0873

Self-supervised representational learning for automated risk assessment in longitudinal imaging

Lavanya Umapathy^1,2, Radhika Tibrewala^1,2, Li Feng^1,2, Hersh Chandarana^1,2, and Daniel K Sodickson^1,2
¹Bernard and Irene Schwartz Center for Biomedical Imaging, Department of Radiology, New York University Grossman School of Medicine, New York, NY, United States, ²Center for Advanced Imaging Innovation and Research (CAI2R), Department of Radiology, New York University Grossman School of Medicine, New York, NY, United States

Synopsis

Keywords: Diagnosis/Prediction, Machine Learning/Artificial Intelligence, Longitudinal health monitoring

Motivation: Techniques that allow automated evaluation of the evolution of disease risk over time can be of great value for active surveillance and other imaging-based monitoring.

Goal(s): We introduce a novel self-supervised framework to learn representations that can identify increases in risk over time.

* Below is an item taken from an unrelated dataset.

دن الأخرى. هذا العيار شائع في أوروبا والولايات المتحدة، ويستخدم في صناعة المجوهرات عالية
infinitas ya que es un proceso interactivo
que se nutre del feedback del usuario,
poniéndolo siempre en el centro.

Approach: We propose a contrastive learning model to first learn subject-specific representations from low-slice-resolution images followed by learning a risk axis in the representational space to provide information on global changes in risk over time.

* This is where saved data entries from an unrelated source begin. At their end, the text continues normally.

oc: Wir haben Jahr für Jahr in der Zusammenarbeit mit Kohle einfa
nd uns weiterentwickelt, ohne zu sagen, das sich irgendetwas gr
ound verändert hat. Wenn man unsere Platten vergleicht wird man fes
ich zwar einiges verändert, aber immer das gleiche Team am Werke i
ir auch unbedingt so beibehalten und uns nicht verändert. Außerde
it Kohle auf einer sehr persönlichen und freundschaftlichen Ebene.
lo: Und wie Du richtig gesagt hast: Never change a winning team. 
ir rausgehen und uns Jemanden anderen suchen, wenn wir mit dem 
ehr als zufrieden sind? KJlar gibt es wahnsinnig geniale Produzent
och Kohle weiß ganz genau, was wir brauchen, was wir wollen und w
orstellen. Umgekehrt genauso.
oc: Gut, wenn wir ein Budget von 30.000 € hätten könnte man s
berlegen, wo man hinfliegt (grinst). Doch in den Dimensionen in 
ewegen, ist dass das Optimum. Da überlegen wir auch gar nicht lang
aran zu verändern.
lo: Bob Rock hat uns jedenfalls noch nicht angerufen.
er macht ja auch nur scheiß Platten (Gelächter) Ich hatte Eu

Results: The developed framework was used to assess risk of new metastases in a cohort of subjects from the NYU-Mets longitudinal imaging dataset.

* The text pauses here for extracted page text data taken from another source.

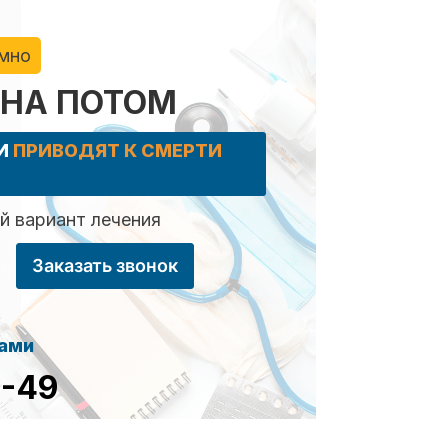
имно
 НА ПОТОМ
КИ
ПРИВОДЯТ К СМЕРТИ
 вариант лечения
Заказать звонок
сами
8-49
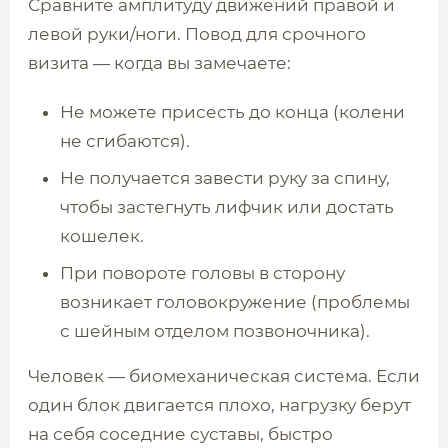
Сравните амплитуду движений правой и
левой руки/ноги. Повод для срочного
визита — когда вы замечаете:
Не можете присесть до конца (колени
не сгибаются).
Не получается завести руку за спину,
чтобы застегнуть лифчик или достать
кошелек.
При повороте головы в сторону
возникает головокружение (проблемы
с шейным отделом позвоночника).
Человек — биомеханическая система. Если
один блок двигается плохо, нагрузку берут
на себя соседние суставы, быстро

Impact: A key question when moving to lower field strengths in MRI is if we can get comparable information from lower-quality images as we can from the current standard of high-quality, high-resolution images. Self-supervised contrastive learning approaches can hold the key.

Introduction

Active surveillance using MRI has seen increasing use in recent years for the monitoring of at-risk populations. Meanwhile, recent advances in accessible MRI raise the prospect of using MR for more broad-based longitudinal monitoring. Such monitoring approaches will benefit from techniques that can automatically evaluate the evolution of risk over time. The availability of large numbers of unlabeled datasets in medical imaging offers enormous potential for representational learning approaches that can learn generalized representations to identify and disentangle explanatory factors hidden in the observed data [1]. By harnessing information from longitudinal imaging data, we can build both population-level and patient-specific models that capture temporal changes in the anatomy. In this work, we present a self-supervised deep learning framework to assess subject-specific changes in risks over time from low resolution data and demonstrate its application to identifying increased risk of metastasis in a cohort of subjects from the public NYU-Mets longitudinal imaging dataset [2].

Methods

When trained with an appropriate loss function, contrastive learning can learn latent representations of high-dimensional imaging data. Conventional contrastive learning [1] can help a deep learning model learn subject-specific representations by identifying positive samples from augmented versions of the data and negative examples randomly sampled from a population. To enable subject-specific learning, we consider a learnable risk-axis in this latent space to summarize key global changes over time and provide quantitative subject-specific monitoring.

Learning a risk axis
We hypothesize that, in the absence of therapeutic intervention, disease risk increases over time, and we aim to quantify it in the representational space by learning this risk-dimension. If we consider $$$I_0$$$ and $$$I_s$$$ to be MR volumes corresponding to an initial and a subsequent time point ($$$t_0$$$ and $$$t_s$$$), and that a deep learning model $$$\Phi(.)$$$ generates representations $$$z_0=\Phi(I_0)$$$ and $$$z_s=\Phi(I_s)$$$, the risk at time $$$t_s$$$ would be would be greater than or equal to the risk at $$$t_0$$$. We measure this relative risk by projecting the learned representations on a learnable risk axis $$$\alpha_R$$$.
$$\phi_0 = \phi(z_0) = z_0^T \alpha_R$$
The risk axis $$$\alpha_R$$$ is learned by enforcing a minimum distance $$$\delta$$$ between projections of subsequent time points (Hinge loss) as follows:
$$L(\psi_0,\psi_s) = max(0,\psi_0 - \psi_s + \delta)$$
The value of margin $$$\delta$$$ is controlled by the time difference between $$$t_0$$$ and $$$t_s$$$.

Model training
Rather than assuming full-quality training data, we simulate low-resolution data as might be acquired from low-field MR scanners. To simulate thick slab excitation, we synthetically generate lower slice resolution data from source high-resolution data by using non-overlapping windows for signal averaging along the slice dimension. The 3D deep learning model is trained with self-supervision in two stages. In the first stage, the contrastive strategy uses a variety of augmentations (deformations to simulate aging-related changes, rotations for random head tilts, brightness/contrasts for scanner variations) to learn global subject-specific representations (Figure-1A). In the second stage (Figure-1B), the risk axis, represented by the weights of a Dense layer with a constant input, is learned using longitudinal data consisting of an initial and randomly sampled subsequent time point.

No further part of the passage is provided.